Abstract
The Company has recently completed the first stage of a large-scale program for production of hard-to-recover (HTR) oil reserves from standard terrigenous reservoirs. This program is being worked on within the framework of the Optimal Completion Technologies and Operation Parameters of Oil Wells in Low-Productivity Reservoirs technology project implemented within the Company's perimeter. A high-rate hybrid multistage hydraulic fracturing was successfully performed on a number of horizontal wells at the Achimov Formation reservoirs thus confirming the ambitious well productivity plans.
The primary goal of the project was to verify the hypothesis that the sweep area can be increased by means of a high-rate hybrid hydraulic fracturing; the next goal is to check the hypothesis that a developed network of fractures, or stimulate reservoir volume (SRV), can be formed at a hydraulic fracturing injection rate exceeding the standard values by 3-4 times.
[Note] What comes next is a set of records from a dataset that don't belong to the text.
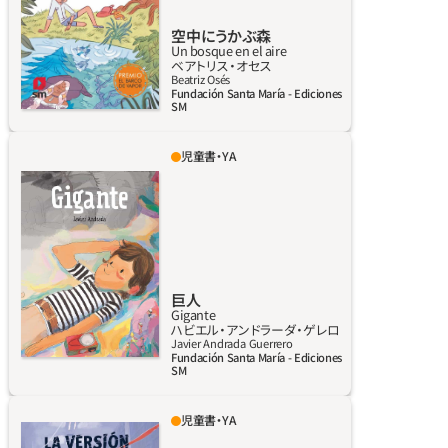
木のあいだで居場所を探す。魔法が生まれるの
空中にうかぶ森
に、森よりもいい場所があるだろうか？
Un bosque en el aire
ベアトリス‧オセス
詳しく見る
Beatriz Osés
Fundación Santa María - Ediciones
SM
児童書・YA
全文を巻末に配置した大型本。これにより読者
は、別の時代の小さな世界に現れた男の子とと
もに各ページをじっくり見ていくことができ
る。あるいは小さな世界ではなく、その子が巨
人なのかも？ 『ガリバー旅行記』にオマージ
ュを捧げた作品。4歳から。
巨人
Gigante
ハビエル‧アンドラーダ‧ゲレロ
詳しく見る
Javier Andrada Guerrero
Fundación Santa María - Ediciones
SM
児童書・YA
今日だれかが死に、その責任はぼくにある。だ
Keeping in mind the tasks of increasing the drainage area and connecting separate zones of highly compartmentalized reservoirs with each other, the basic hydraulic fracturing technology for the design purposes was a high-rate hybrid hydraulic fracturing with an injection rate of up to 12 m3/min and a combined schedule.
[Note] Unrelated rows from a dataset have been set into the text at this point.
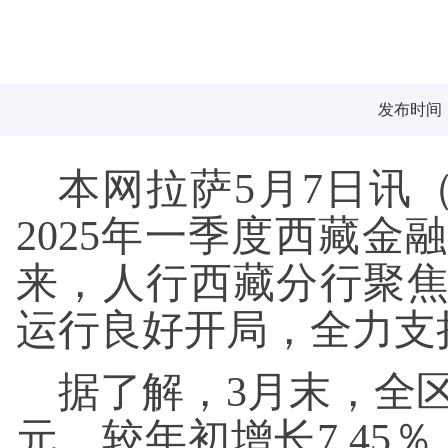
发布时间：2
本网拉萨5月7日讯
2025年一季度西藏
来，人行西藏分行聚焦
运行良好开局，全力支
据了解，3月末，全区
元，较年初增长7.45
At the preparatory data processing and interpretation stage, issues in each discipline involved – petrophysics, geology, geomechanics, and hydrodynamics – were worked out in detail and modeled. The design project of a high-rate hybrid hydraulic fracturing treatment has undergone many optimization iterations in the Planar 3D module, with further testing of the anticipated effects on a hydrodynamic simulator using unstructured three-dimensional PEBI grids. As a result of multi-variant modeling performed by a cross-functional team, a universal hydraulic fracturing design was created which predicted high efficiency of the treatment to create both the SRV and the planar fractures. To make the results of the performed pilot work more reliable, a wide range of studies was performed including production logging tests in horizontal wells with various completion systems. While assessing whether formation of the SRV is possible, downhole micro-seismic monitoring was performed, and downhole pressure was measured at neighboring wells.
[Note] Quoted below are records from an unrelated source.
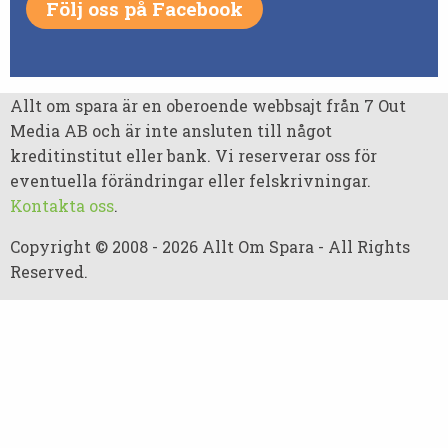
Följ oss på Facebook
Allt om spara är en oberoende webbsajt från 7 Out
Media AB och är inte ansluten till något
kreditinstitut eller bank. Vi reserverar oss för
eventuella förändringar eller felskrivningar.
Kontakta oss
.
Copyright © 2008 - 2026 Allt Om Spara - All Rights
Reserved.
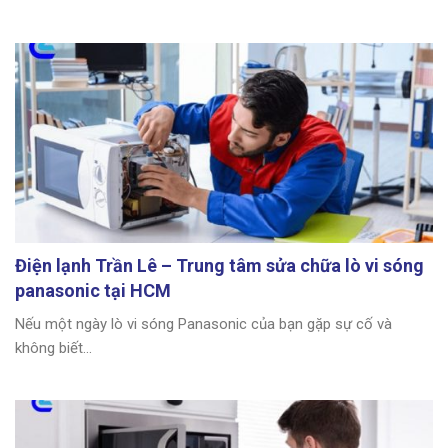
Điện lạnh Trần Lê – Trung tâm sửa chữa lò vi sóng
panasonic tại HCM
Nếu một ngày lò vi sóng Panasonic của bạn gặp sự cố và
không biết...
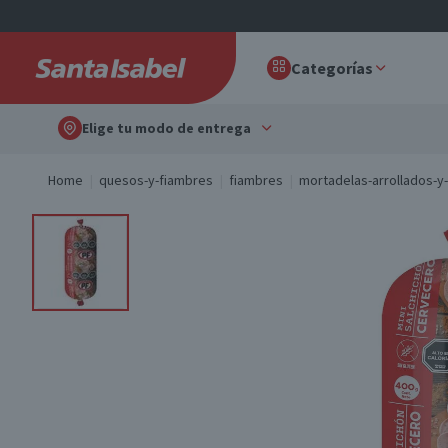
Categorías
Elige tu modo de entrega
Home
quesos-y-fiambres
fiambres
mortadelas-arrollados-y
In the real conditions of the tested target reservoir, formation of the SRV was not confirmed at the actual injection parameters. The Planar 3D module, coupled with the hydrodynamic simulator, is an efficient tool to optimize design of the hybrid hydraulic fracturing treatment. The giant half-lengths of planar fractures predicted in the hydraulic fracturing modeling software have been proved by micro-seismic monitoring and pressure response at submersible pumps of the neighboring wells. At one of the stages, a high-rate hydraulic fracturing with 125 tons of proppant was performed entirely with a hydraulic fracturing fluid based 100% on a synthetic gelatinizing agent which showed the greatest fracture length. The Company pays great attention to this technology solution too – several tests have been initiated with respect to ‘pure’ hydraulic fracturing fluids, and work is underway to develop guideline and methodology documentation on quality control.
Results of the project have changed the vision of optimal methods for stimulation of the Achimov low-permeability reservoirs. In the absence of the SRV, formation of long planar fractures by means of a system of horizontal wells with low-density spacing can increase economic viability of currently uneconomical fields or separate reservoirs (zones).
The novelty of this work consists in the achieved level of integration of model values from various disciplines with the actual data. The initial and current parameters of stimulated wells demonstrate a broad perspective for optimizing the HTR reserves development system for a standard terrigenous reservoir. Successful reservoir stimulation by high-rate hybrid multistage hydraulic fracturing (MSF) opens the way to even bigger projects that envisage drilling horizontal holes up to 2,000 m long and building wells of the TAML-3 level of complexity.